• EXERCISE REQUIREMENTS
Your response should be every line from the entries that includes the string "Give".

Start of SOURCE MATERIAL

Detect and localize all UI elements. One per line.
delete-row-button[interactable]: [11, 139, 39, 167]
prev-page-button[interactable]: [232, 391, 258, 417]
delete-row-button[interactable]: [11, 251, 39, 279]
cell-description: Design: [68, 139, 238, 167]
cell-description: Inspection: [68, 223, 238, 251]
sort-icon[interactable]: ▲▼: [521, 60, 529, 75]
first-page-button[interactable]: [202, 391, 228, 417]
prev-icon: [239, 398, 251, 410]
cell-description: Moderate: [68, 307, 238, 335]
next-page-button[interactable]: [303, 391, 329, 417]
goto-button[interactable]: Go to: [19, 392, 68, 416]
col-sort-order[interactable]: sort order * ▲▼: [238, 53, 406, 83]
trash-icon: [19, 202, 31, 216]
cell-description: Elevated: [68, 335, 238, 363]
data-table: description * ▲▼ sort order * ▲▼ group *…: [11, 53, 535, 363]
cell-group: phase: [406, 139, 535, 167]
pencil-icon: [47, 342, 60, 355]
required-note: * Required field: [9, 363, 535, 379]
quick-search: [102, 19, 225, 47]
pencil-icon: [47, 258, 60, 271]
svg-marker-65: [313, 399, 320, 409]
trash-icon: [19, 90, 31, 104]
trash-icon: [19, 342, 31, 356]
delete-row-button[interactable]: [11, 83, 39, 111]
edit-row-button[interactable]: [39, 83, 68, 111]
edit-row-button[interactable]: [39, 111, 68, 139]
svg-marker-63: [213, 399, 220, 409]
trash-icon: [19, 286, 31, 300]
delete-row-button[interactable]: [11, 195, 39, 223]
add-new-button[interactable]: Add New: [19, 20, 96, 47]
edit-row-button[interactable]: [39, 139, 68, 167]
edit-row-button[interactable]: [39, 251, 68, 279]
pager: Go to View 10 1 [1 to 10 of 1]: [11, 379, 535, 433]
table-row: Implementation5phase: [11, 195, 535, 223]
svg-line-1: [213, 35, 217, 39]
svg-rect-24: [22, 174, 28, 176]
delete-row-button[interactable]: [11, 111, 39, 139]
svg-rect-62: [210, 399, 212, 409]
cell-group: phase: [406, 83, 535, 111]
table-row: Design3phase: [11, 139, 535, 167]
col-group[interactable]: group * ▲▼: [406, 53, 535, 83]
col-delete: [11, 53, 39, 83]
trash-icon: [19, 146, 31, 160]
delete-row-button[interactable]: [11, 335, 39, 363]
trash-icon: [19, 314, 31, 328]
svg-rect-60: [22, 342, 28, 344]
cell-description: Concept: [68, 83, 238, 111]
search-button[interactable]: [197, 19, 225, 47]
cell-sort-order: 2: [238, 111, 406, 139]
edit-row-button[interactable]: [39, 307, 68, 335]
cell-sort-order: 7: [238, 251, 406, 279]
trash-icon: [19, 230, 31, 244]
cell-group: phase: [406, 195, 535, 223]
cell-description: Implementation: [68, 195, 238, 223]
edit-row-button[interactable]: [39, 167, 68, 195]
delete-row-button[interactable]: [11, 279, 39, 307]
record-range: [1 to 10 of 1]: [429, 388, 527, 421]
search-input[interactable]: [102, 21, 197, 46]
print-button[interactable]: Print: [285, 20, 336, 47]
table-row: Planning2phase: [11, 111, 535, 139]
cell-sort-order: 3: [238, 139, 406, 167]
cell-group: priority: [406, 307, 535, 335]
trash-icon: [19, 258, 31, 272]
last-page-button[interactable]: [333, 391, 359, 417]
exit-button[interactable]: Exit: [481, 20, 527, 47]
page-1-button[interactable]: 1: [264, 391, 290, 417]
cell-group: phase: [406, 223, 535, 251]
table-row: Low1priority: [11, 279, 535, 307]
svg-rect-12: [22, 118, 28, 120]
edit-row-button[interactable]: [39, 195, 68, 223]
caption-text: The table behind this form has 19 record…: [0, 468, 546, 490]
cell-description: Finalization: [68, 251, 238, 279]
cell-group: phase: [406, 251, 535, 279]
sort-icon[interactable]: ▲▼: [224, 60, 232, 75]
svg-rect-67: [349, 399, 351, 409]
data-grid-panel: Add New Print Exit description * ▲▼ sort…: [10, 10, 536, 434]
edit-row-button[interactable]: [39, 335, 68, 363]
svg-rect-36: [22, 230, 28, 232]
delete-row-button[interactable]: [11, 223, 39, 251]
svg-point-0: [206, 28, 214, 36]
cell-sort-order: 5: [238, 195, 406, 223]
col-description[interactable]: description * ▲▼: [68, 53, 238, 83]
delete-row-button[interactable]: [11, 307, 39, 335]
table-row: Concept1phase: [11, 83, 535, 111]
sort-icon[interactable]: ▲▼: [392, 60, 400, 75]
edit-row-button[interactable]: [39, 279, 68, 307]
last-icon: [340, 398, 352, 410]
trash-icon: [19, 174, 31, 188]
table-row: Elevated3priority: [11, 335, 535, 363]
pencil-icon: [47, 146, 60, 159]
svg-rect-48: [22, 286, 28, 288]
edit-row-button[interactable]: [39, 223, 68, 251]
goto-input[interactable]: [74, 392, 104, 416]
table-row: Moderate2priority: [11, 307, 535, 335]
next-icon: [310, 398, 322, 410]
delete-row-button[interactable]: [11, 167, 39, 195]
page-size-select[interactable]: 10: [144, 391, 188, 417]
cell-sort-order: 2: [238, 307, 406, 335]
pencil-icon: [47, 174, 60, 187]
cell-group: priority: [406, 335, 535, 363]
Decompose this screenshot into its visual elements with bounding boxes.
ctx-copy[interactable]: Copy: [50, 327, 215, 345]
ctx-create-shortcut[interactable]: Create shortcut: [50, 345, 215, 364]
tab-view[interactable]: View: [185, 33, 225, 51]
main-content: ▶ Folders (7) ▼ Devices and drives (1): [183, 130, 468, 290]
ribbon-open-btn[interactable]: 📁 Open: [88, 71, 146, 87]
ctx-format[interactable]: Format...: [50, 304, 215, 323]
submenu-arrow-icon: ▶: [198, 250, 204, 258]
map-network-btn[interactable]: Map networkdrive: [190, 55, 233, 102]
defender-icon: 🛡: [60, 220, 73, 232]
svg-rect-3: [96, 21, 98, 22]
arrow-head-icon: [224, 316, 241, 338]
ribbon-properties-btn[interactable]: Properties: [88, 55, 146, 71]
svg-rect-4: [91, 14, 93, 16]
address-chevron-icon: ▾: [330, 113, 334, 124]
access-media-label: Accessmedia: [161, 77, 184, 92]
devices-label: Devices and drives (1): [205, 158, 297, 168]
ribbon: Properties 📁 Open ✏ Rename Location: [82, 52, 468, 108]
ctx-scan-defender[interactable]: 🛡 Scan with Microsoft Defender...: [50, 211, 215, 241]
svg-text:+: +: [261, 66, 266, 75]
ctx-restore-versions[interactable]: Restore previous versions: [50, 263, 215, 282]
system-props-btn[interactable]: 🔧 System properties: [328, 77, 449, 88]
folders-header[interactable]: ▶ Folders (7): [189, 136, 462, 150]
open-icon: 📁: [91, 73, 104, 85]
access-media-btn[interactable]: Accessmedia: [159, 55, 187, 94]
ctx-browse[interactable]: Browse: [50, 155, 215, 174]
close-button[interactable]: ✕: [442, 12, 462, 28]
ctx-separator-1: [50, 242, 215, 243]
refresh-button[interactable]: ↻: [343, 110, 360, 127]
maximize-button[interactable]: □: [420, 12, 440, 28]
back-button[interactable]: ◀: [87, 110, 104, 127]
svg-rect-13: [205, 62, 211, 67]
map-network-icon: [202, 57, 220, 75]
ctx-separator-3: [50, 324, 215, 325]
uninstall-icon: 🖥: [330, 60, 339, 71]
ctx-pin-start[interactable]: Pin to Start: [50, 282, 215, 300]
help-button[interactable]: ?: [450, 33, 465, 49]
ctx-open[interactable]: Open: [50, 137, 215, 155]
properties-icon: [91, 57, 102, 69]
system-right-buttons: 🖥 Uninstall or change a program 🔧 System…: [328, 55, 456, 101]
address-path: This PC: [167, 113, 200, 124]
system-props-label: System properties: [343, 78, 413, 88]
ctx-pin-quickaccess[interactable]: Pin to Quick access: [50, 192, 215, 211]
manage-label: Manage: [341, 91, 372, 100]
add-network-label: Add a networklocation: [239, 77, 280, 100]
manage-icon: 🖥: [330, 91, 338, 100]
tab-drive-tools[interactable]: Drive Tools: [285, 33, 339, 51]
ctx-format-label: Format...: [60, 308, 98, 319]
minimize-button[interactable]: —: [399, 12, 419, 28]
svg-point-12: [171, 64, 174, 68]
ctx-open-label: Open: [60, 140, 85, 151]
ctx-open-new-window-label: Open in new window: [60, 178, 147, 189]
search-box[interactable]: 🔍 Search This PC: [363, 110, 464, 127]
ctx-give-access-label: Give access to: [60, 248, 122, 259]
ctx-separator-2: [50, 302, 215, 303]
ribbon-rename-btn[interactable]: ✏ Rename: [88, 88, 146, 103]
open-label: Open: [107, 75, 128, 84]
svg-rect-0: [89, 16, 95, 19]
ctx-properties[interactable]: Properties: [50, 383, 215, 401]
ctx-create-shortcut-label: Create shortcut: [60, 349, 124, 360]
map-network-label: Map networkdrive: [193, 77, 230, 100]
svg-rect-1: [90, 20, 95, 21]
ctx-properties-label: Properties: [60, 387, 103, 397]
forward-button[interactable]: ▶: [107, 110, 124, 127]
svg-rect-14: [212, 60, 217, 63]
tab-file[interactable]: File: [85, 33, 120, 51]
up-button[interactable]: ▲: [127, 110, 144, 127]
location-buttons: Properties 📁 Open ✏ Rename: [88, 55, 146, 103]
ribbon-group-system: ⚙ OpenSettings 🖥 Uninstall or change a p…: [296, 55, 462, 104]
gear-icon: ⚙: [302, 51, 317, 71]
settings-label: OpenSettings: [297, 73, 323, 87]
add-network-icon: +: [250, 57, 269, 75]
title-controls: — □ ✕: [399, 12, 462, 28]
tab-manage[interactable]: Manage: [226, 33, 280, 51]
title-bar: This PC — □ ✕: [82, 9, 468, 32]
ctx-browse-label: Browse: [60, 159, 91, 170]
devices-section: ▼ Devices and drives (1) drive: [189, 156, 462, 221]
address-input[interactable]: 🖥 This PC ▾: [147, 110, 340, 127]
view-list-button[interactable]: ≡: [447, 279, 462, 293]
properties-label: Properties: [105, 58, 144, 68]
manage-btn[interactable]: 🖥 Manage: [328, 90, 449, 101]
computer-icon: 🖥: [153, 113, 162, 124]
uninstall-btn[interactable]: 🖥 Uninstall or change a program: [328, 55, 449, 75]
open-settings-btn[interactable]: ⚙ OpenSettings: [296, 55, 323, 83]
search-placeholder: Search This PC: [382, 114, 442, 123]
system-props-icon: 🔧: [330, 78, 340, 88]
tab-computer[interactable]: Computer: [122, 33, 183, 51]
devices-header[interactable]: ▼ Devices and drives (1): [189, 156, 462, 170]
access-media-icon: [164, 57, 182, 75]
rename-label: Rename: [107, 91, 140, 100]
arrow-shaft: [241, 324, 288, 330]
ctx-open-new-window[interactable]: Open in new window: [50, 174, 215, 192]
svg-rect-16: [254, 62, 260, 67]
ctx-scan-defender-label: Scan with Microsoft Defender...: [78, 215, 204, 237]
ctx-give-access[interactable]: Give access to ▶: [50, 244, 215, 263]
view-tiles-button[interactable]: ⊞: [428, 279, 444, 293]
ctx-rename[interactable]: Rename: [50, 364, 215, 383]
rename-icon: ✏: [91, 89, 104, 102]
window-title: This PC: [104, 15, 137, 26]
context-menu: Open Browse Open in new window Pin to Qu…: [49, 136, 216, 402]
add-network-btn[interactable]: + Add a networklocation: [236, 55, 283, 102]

End of SOURCE MATERIAL

• ANSWER FOR THE TASK
ctx-give-access-label: Give access to: [60, 248, 122, 259]
ctx-give-access[interactable]: Give access to ▶: [50, 244, 215, 263]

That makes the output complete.